La polémica campaña en Marruecos para conocer identidad de gays que terminó en una ola de ataques homofóbicos

01.08.2020

El artículo 489 del Código Penal marroquí penaliza la homosexualidad con hasta 3 años de cárcel. Es por eso que decenas de hombres homosexuales están siendo perseguidos en Marruecos, donde ser gay es ilegal, luego de que sus identidades fueran reveladas. Desde hace dos semanas, varias asociaciones se han estado movilizando frente a lo que llaman una "caza de brujas" contra la comunidad LGBT. Varios hombres homosexuales han tenido que huir de sus casas, muchos han sido insultados e incluso un joven de 21 años se quitó la vida.

Todo comenzó el 13 de abril, cuando Sofia Talouni, una influencer transgénero marroquí también conocida como Naoufal Moussa, invitó por medio de un video de Instagram, donde tiene más de 600.000 seguidores, a crear perfiles falsos en Grindr, Hornet y Planet Romeo, tres aplicaciones de citas dirigidas a la comunidad homosexual. Enojada después de haber sido insultada por su orientación sexual, Talouni asegura que su objetivo era denunciar "la hipocresía" de la sociedad marroquí, mostrándole a la gente la cantidad de homosexuales que vive en el país sin hacer pública su orientación sexual, posiblemente "hermanos y maridos" que "se esconden detrás de sus músculos y barbas".

El video fue visto en directo por más de 100.000 personas y su cuenta fue suspendida poco después de la publicación. Sin embargo, para entonces un gran número de usuarios ya se había registrado en las aplicaciones. Siguiendo las directrices de la influencer, quien reside en Turquía, recopilaron fotos de hombres gay y las compartieron en las redes sociales, lo que terminó desencadenando "una ola de ataques homofóbicos" en la nación árabe, según denuncian organizaciones LGBTQ+. "Las autoridades también se aprovechan de las relaciones familiares para amenazar, reprimir y castigar a activistas y a gays. Tus familiares pueden incluso ser arrestados por el delito de identificarte (como miembro de la comunidad)", aseguran. Los activistas de la comunidad LGBT también son perseguidos por las autoridades marroquíes.

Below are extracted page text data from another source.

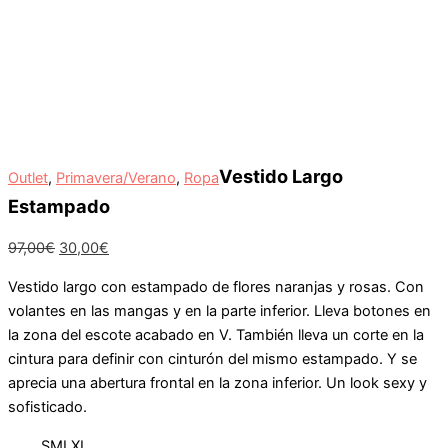
Vestido Largo
Outlet
,
Primavera/Verano
,
Ropa
Estampado
97,00
€
30,00
€
Vestido largo con estampado de flores naranjas y rosas. Con
volantes en las mangas y en la parte inferior. Lleva botones en
la zona del escote acabado en V. También lleva un corte en la
cintura para definir con cinturón del mismo estampado. Y se
aprecia una abertura frontal en la zona inferior. Un look sexy y
sofisticado.
S
M
L
XL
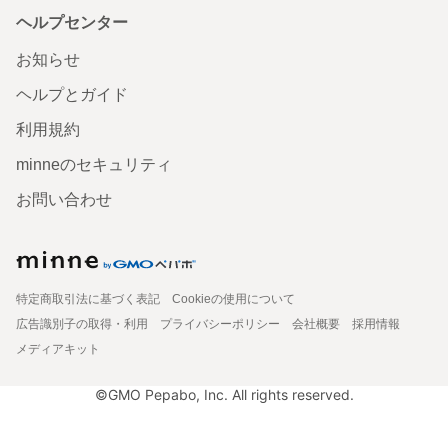
ヘルプセンター
お知らせ
ヘルプとガイド
利用規約
minneのセキュリティ
お問い合わせ
特定商取引法に基づく表記
Cookieの使用について
広告識別子の取得・利用
プライバシーポリシー
会社概要
採用情報
メディアキット
©GMO Pepabo, Inc. All rights reserved.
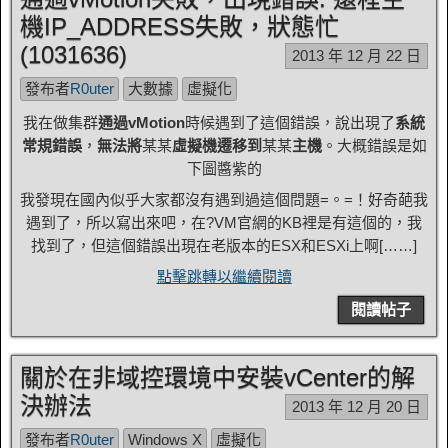
機IP_ADDRESS失敗，狀態忙
(1031636)
2013 年 12 月 22 日
發布者
R0uter
大數據
虛擬化
我在做集群
通過vMotion
時候遇到了這個錯誤，說出現了
系統
常規錯誤
，
無法將
某某
虛擬機遷移到
某某
主機
。大概錯誤是如
下圖醬紫的
我發現在國內似乎大家都沒有遇到過這個問題=。=！好奇葩我
遇到了，所以寫出來吧，在?VM官網的KB裡是有這個的，我
找到了，但這個錯誤出現在老版本的ESX和ESXi上啊[……]
點擊跳轉以繼續閱讀
閱讀帖子
關於在非域控環境中安裝vCenter的解
決辦法
2013 年 12 月 20 日
發布者
R0uter
Windows X
虛擬化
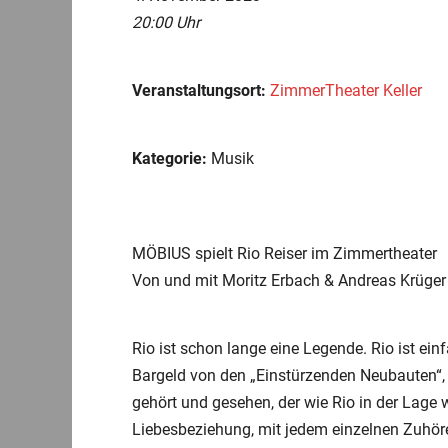
20:00 Uhr
Veranstaltungsort:
ZimmerTheater Keller
Kategorie:
Musik
MÖBIUS spielt Rio Reiser im Zimmertheater
Von und mit Moritz Erbach & Andreas Krüger
Rio ist schon lange eine Legende. Rio ist ein
Bargeld von den „Einstürzenden Neubauten“, 
gehört und gesehen, der wie Rio in der Lage 
Liebesbeziehung, mit jedem einzelnen Zuhör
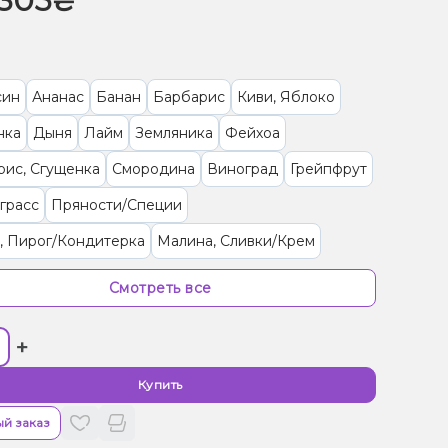
305₴
син
Ананас
Банан
Барбарис
Киви, Яблоко
нка
Дыня
Лайм
Земляника
Фейхоа
рис, Сгущенка
Смородина
Виноград
Грейпфрут
грасс
Пряности/Специи
, Пирог/Кондитерка
Малина, Сливки/Крем
/Черешня
Квас
Лимон
Малина
Лёд/Холодок
Смотреть все
к
Грейпфрут, Клубника, Малина
Попкорн
+
рад, Лёд/Холодок
Черника/Голубика
ты, Яблоко
Клубника, Конфеты, Сливки/Крем
Купить
 Помело
Гранат, Энергетик
Кола
й заказ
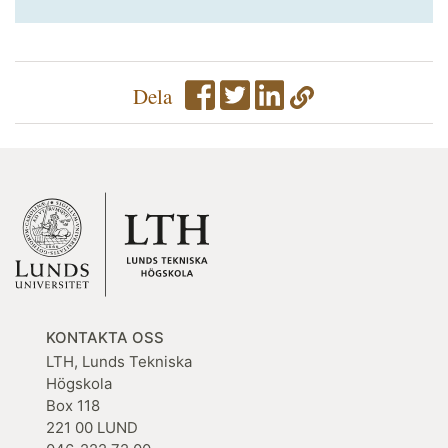
Dela
KONTAKTA OSS
LTH, Lunds Tekniska
Högskola
Box 118
221 00 LUND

El pasado 17 de abril, un joven de 21 años -que vivía en Francia, pero se encontraba en confinamiento con su familia en Rabat, la capital de Marruecos- se suicidó como consecuencia de la campaña iniciada por Naoufal Moussa, según se ha hecho público. "Un amigo acaba de anunciarme la muerte de su novio. Sus fotos fueron compartidas y, por desesperación, se suicidó. Mi amigo tuvo que enterarse de la noticia de la boca de la madre del difunto. Ella no entendía por qué su hijo se suicidó", informó en Twitter el periodista Hicham Tahir.

Tres organizaciones LGBTQ+ en Marruecos le han dicho a la BBC que muchos hombres están siendo acosados ​​y se encuentran en riesgo después de que sus fotos se hicieran públicas a raíz de la campaña. La mayoría de los gays marroquíes ocultan su sexualidad por miedo a ser perseguidos o encarcelados.